Identifying Risk Factors with Machine Learning

Author: James M. Irving, Ph.D.


✨New Multi-Part Blog Series on Using IBM AI Fairness 360 applied to this prisoner recividism dataset. Blog Link


Business problem:

  • The state of Iowa has had a prisoner recidivism issue that has become an increasing problem over several decades, with recidivism rates over 35% in 2007-2009. While there was a period of gradual reduction from 2010-2014, there was a major jump in recidivism in 2015-2016.

  • In 2015, US Dept. of Justice gave Iowa a $3 million Grant to help reduce recividism. At the time, 31.9% of all released prisoners from Iowa were returning to prison within 3 years of being released. Despite this investment, the recidivism rate has continued to clime, reaching 36% by 2018.

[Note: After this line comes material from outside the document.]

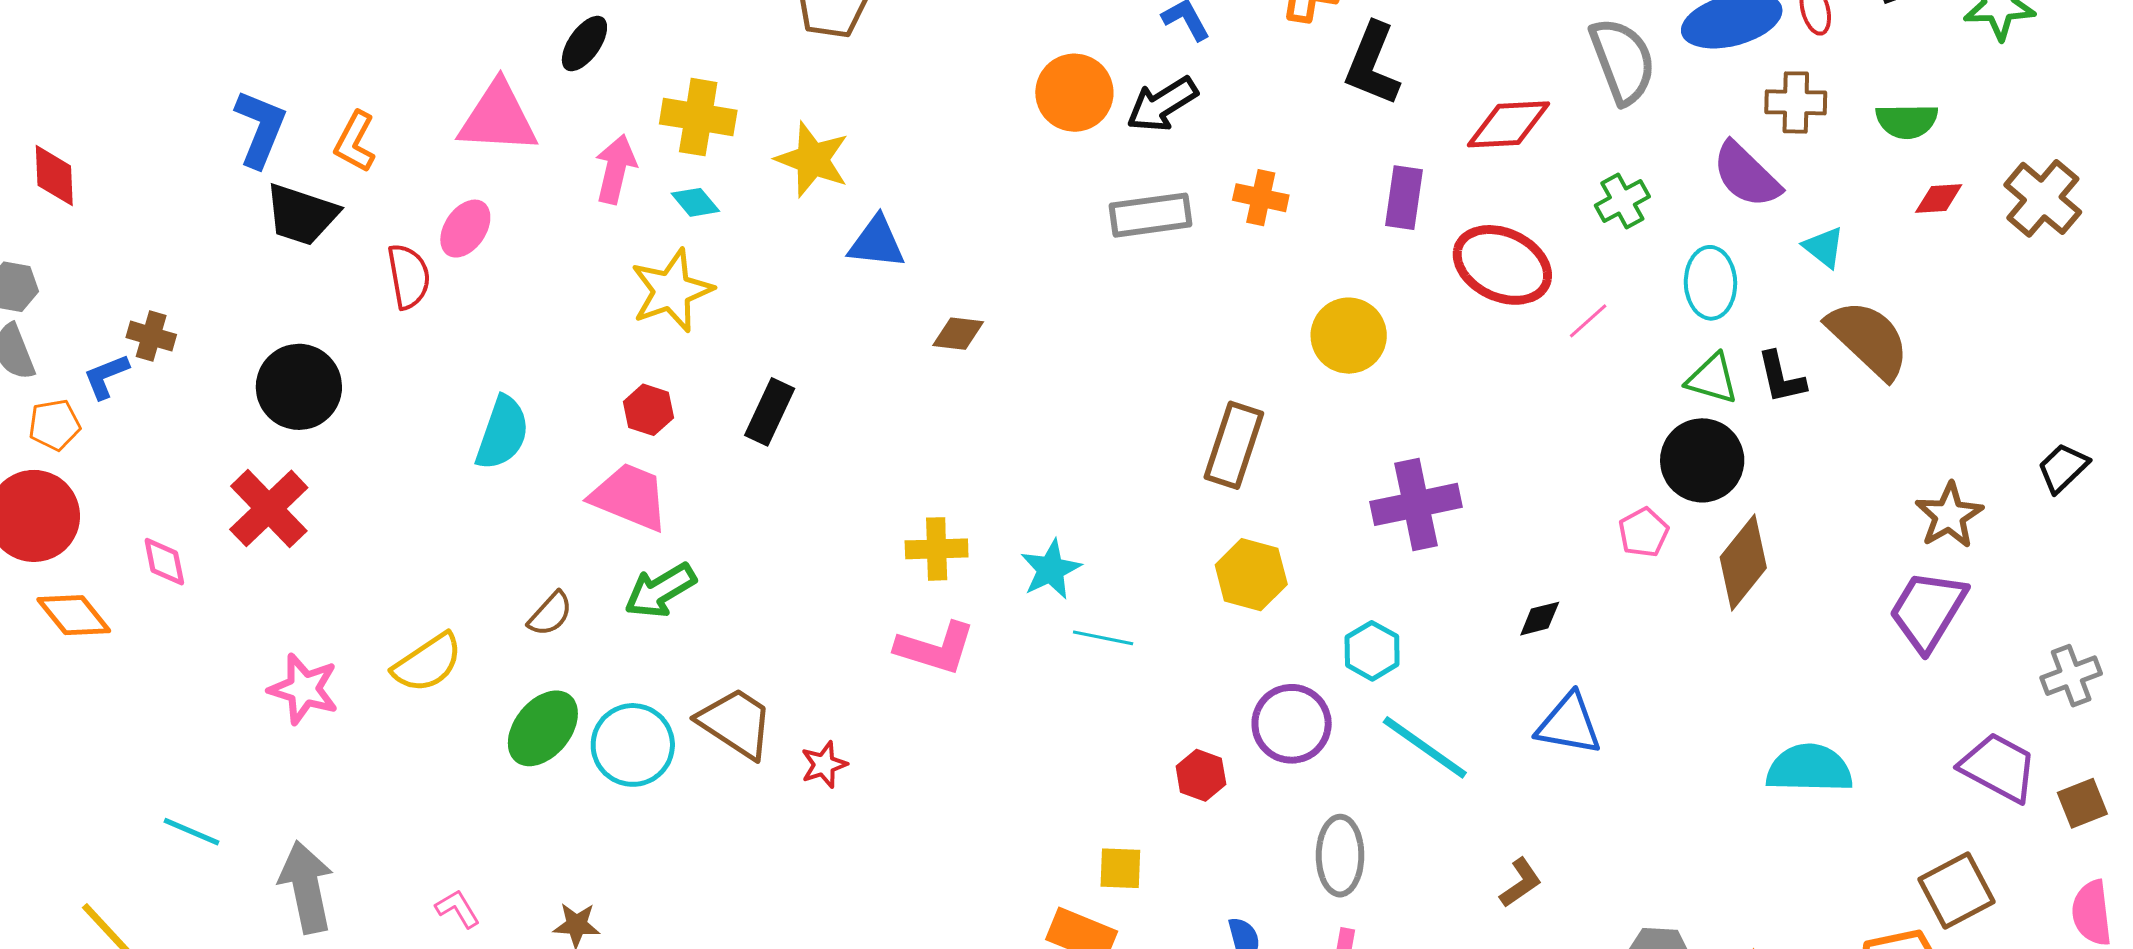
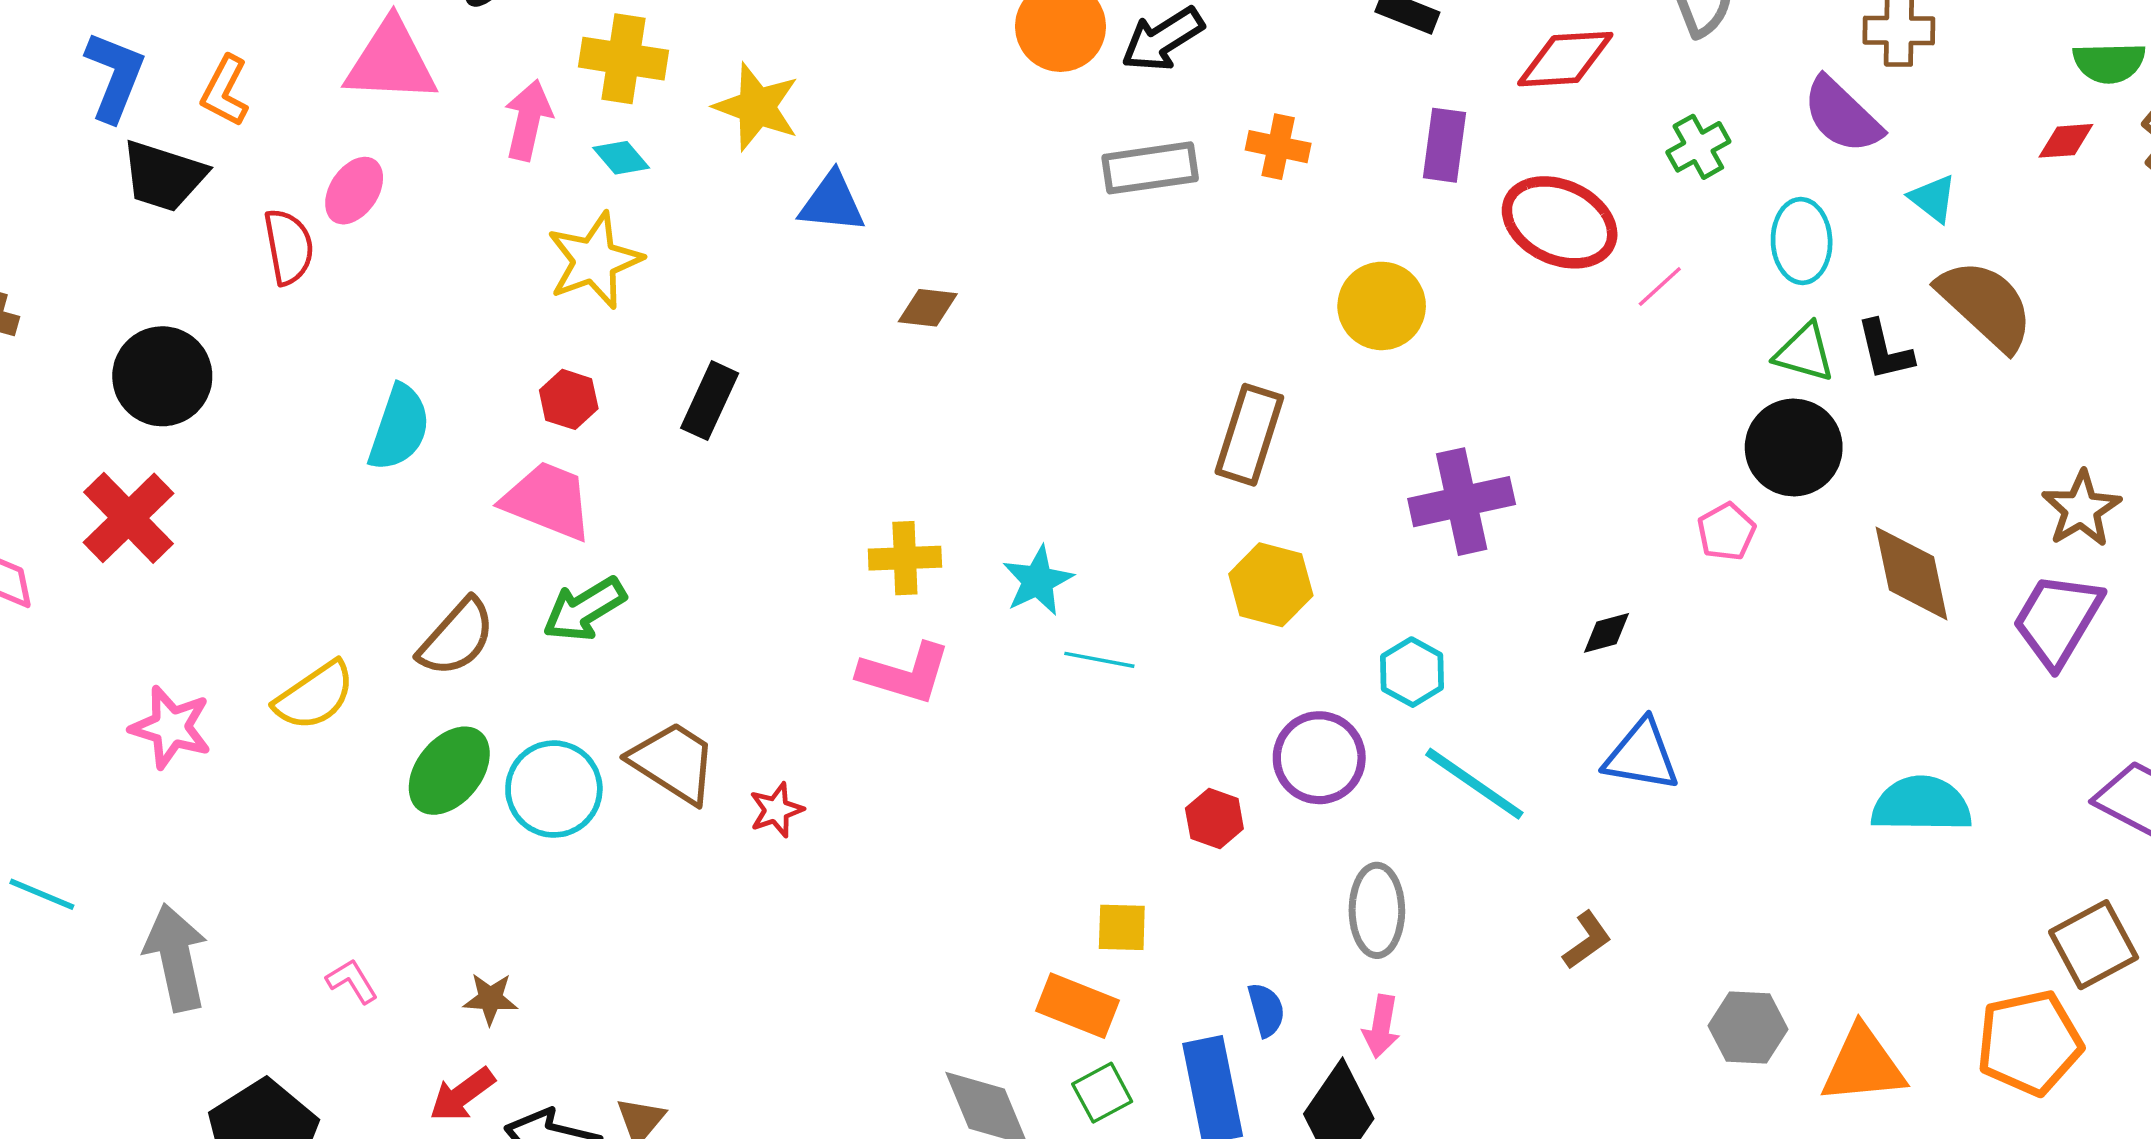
green semicircle: (1907, 121) -> (2109, 63), moved
brown diamond: (1743, 563) -> (1912, 573), moved, turned -50
brown semicircle: (550, 614) -> (457, 637), size x1.5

  • Recidivism statistics and visualizations above are from the Iowa Department of Corrections Annual Report 2018

  • In order the better address the increase in prisoner recidivism, the Iowa State Department of Corrections has released data regarding which prisoners return to jail within 3 years of release, in the hopes of finding insights for areas of possible intervention.

Project Goal

  • Our goals for this analysis was two-fold:
    1. Build a machine learning model that could predict which released prisoners will become recidivists/return-to-prison within 3 years of release.
    2. To identify which of the prisoner's demographics/features best predicts/explains which prisoners become recidivists.

Data

Target:

  • Recidivism - Return to Prison
    • No = No Recidivism;
    • Yes = Prison admission for any reason within the 3-year tracking period

Features:

  • Fiscal Year Released [Not used in model]

    • Fiscal year (year ending June 30) for which the offender was released from prison.
  • Recidivism Reporting Year [Not used in model]

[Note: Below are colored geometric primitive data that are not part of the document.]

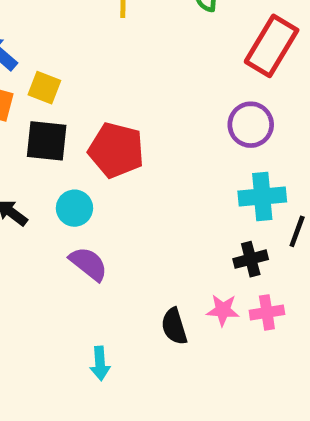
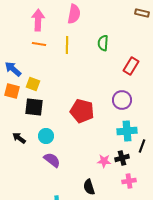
red rectangle: (272, 46) -> (131, 66), size x0.7
red pentagon: (116, 150) -> (82, 111), moved
pink star: (223, 310) -> (104, 161), moved

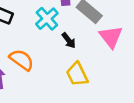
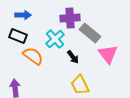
orange semicircle: (22, 60) -> (33, 56), moved

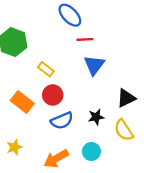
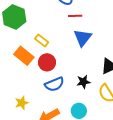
orange rectangle: (22, 102) -> (24, 56), moved
yellow star: (14, 147) -> (22, 103), moved

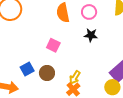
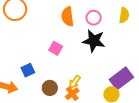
black star: (91, 35) -> (94, 41), size x1.6
brown circle: (47, 73) -> (50, 88), moved

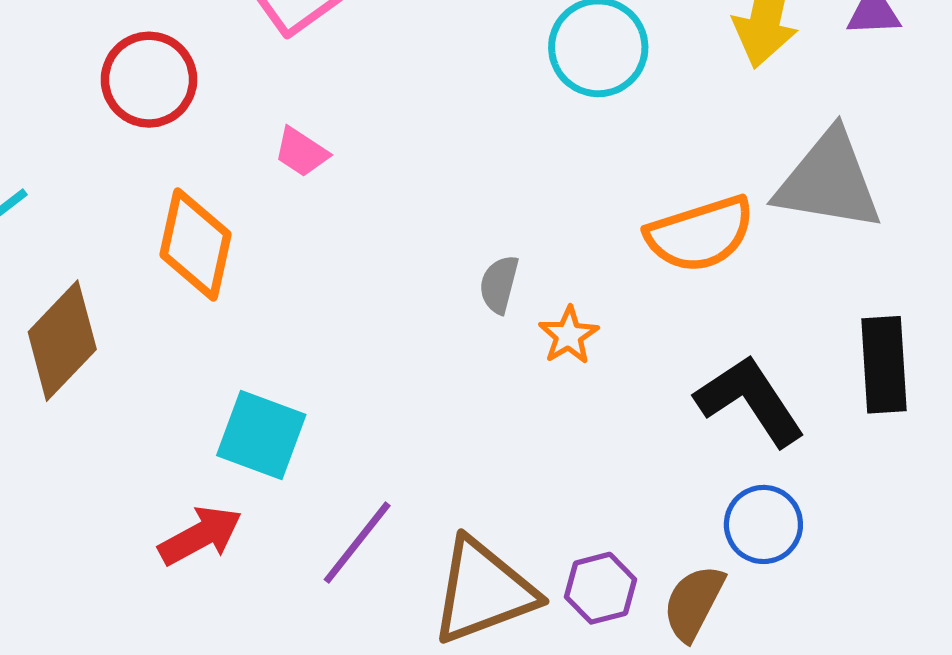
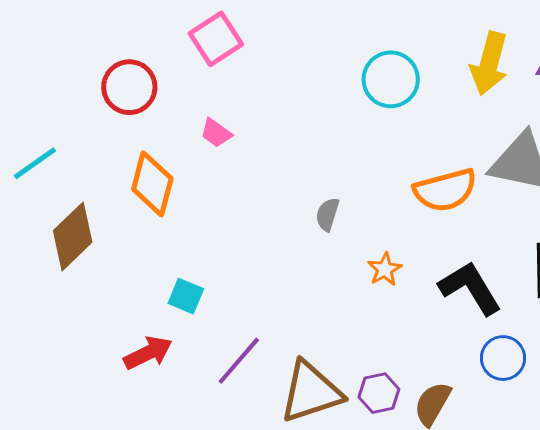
orange star: (569, 335) -> (385, 269), moved
cyan square: (261, 435) -> (186, 296), size x0.7
blue circle: (763, 524) -> (503, 358), moved

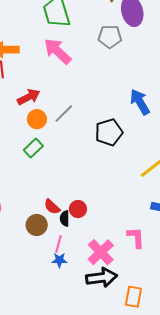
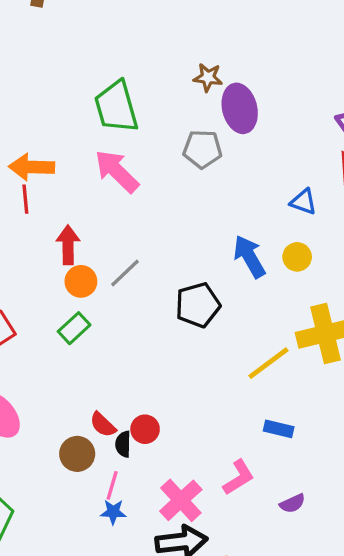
red arrow: (29, 97) -> (68, 245), turned -65
pink L-shape: (136, 238) -> (239, 477), turned 60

    • Fiscal year (year ending June 30) that marks the end of the 3-year tracking period. For example, offenders exited prison in FY 2012 are found in recidivism reporting year FY 2015.
  • Race - Ethnicity

    • Offender's Race and Ethnicity
  • Convicting Offense Classification

    • Maximum penalties: A Felony = Life; B Felony = 25 or 50 years; C Felony = 10 years; D Felony = 5 years; Aggravated Misdemeanor = 2 years; Serious Misdemeanor = 1 year; Simple Misdemeanor = 30 days
  • Convicting Offense Type

    • General category for the most serious offense for which the offender was placed in prison.
  • Convicting Offense Subtype

    • Further classification of the most serious offense for which the offender was placed in prison.
  • Release Type

    • Reasoning for Offender's release from prison.
  • Main Supervising District

    • The Judicial District supervising the offender for the longest time during the tracking period.
  • Part of Target Population

    • The Department of Corrections has undertaken specific strategies to reduce recidivism rates for prisoners who are on parole and are part of the target population.

Missing Values

  • There were many missing values for the main suprivising judicial district column. Since these values may be missing for a meaningful reason (e.g. prisoners were not assigned a superivising district), I imputed them with a new "MISSING" category.

Methods

  • Features related to the crime committed after release and the time until return to jail were removed, since they are not appropriate to use to predict who will be a recidivist.

    • All features were categorical, except for age, which was converted to a numeric vallue (e.g. "35 - 45"-> 40).
  • Used multiple machine learning models to find model with the best recall score for correctly identify which prisoners will return to jain.

    • Logisitic Regression
    • Random Forest
    • Catboost
    • Support Vector Classifier
    • XGBoost Classifier
  • There were several aspects of the dataset that made difficult to produce a model that could break .60 recall for recidivists.

    • The large number of categorical features (only 1 final feature was continuous/numeric)
    • The classes were imbalanced (66% non-recidivist to 33% recidivist), which we addressed via 2 approaches: using class weights as well as oversampling with SMOTENC.
  • After identifying our best model, we used model explainers, such as the SHAP package to better understand the relationship between the features and the target.

Results

Baseline Moddel - Dummy Classififer

  • Since the dataset was fairly imbalanced (66:33 recidivist:non-recidivist), we first created a DummyClassifier set to use the stratified strategy, in which is guesses randomly based on the target's class balance.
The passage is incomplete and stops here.